The IRS prohibits any type of derivative trading that involves unlimited or indefinite risk, such as issuing short calls or differential ratios. Collectibles such as works of art, carpets, antiques, metals, gems, stamps, coins and alcoholic beverages cannot be held in these accounts. The IRS doesn't have a list of “approved investments” for self-managed IRAs, but what it does have is a list of types of investments, transactions, and prohibited situations where you don't want your IRA to participate. Investments that aren't allowed in an IRA are types of investments that you won't be able to complete with the money in your IRA.
Prohibited transactions are actions that cannot be completed with this account. This includes things like sending you cash from your IRA, using it as collateral for a bank loan, buying property with it, etc. While Congress imposed strict prohibitions on some IRA investments (for example, in insurance), it did not pay the same attention to other asset classifications. The basic investment vehicle for each of these plans is an IRA, and investment restrictions apply equally to all types of IRAs.
With the exception of American deposit receipts (ADRs) and nationally sponsored mutual funds that make investments abroad, IRA account owners must restrict investments to the continental United States. The IRA law doesn't prohibit investing in real estate, but trustees aren't required to offer real estate as an option. These are debt issues that have received credit ratings below investment grade, which may reflect short-term risk or serious long-term financial problems in a company or a sovereign state. Any repair, improvement, or maintenance must be done by a remunerated, non-disqualified person to avoid any unfair advantage for your IRA investments.
But what about investments outside the United States or in private placements and real estate? Are these viable options for an IRA? What about limited liability companies or options? Can a customer legally make these investments? Are alternative commodities, personal loans, or mortgages acceptable? And because the rules, oversight and enforcement procedures governing collectibles and other tangible assets such as investments are not as clear as the general surveillance of securities and mutual funds by the SEC and other agencies, the latter offer more leeway for IRA owners. However, to ensure that retirement accounts are used “appropriately for long-term savings and investment,” section 408 of the IRC sets some limits on the types of investments that can be held within an IRA. Similarly, an IRA owner should be careful not to pay non-IRA investment management fees or financial planning fees with IRA assets (since the IRA must only pay its own advisory fees). Often, people choose to open an IRA along with their work-backed retirement plan, as Roth IRAs have access to a wider range of investments.

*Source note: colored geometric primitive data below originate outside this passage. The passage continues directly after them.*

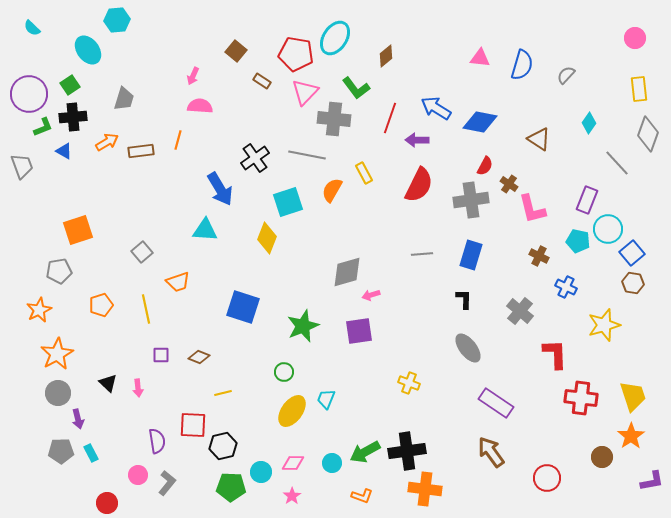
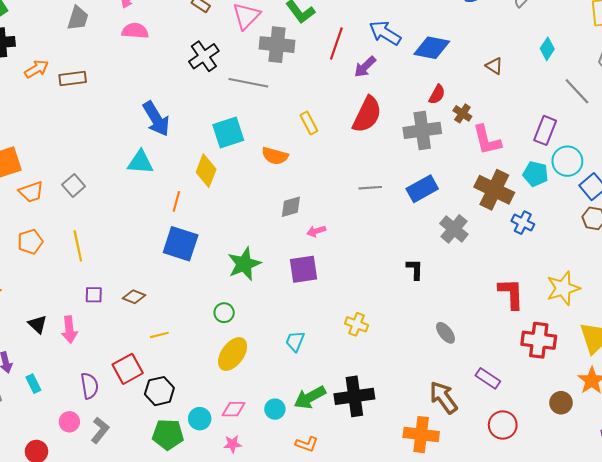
gray trapezoid: (124, 99) -> (78, 18), moved
brown triangle: (539, 139) -> (494, 66), size x0.7
orange line: (178, 140) -> (176, 201), moved
purple arrow: (417, 140) -> (365, 67), turned -45
black cross: (255, 158) -> (204, 56), moved
yellow rectangle: (364, 173) -> (309, 123), moved
orange semicircle: (332, 190) -> (275, 156), moved, turned -105
blue rectangle: (471, 255) -> (422, 189), turned 44
brown cross: (539, 256) -> (494, 190), size x1.8
gray diamond: (347, 272) -> (291, 207), size x0.7
orange trapezoid: (178, 282) -> (31, 192), moved
black L-shape: (464, 299) -> (415, 269), moved
gray cross: (520, 311) -> (454, 229), moved
yellow star: (604, 325) -> (563, 288), moved
gray ellipse: (468, 348) -> (446, 333), moved, size x0.7
pink arrow: (138, 388) -> (69, 330), size x1.4
cyan trapezoid: (326, 399) -> (295, 341), moved
purple rectangle: (496, 403) -> (488, 378), moved, size x0.7
red square: (193, 425) -> (128, 369), turned -32
cyan rectangle: (91, 453) -> (33, 384), moved
orange cross: (425, 489) -> (421, 435), moved
pink star: (292, 496) -> (233, 444), turned 30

In addition, under the Code, both accounts run by participants and IRAs cannot invest in collectibles, such as works of art, antiques, gems, coins or alcoholic beverages, and can only invest in certain precious metals if they meet specific requirements. The additional complications that arise with the various types of alternative investments in an IRA stem from the fact that, technically, an IRA is an entity separate from the owner of the IRA who will ultimately use and benefit from the money. .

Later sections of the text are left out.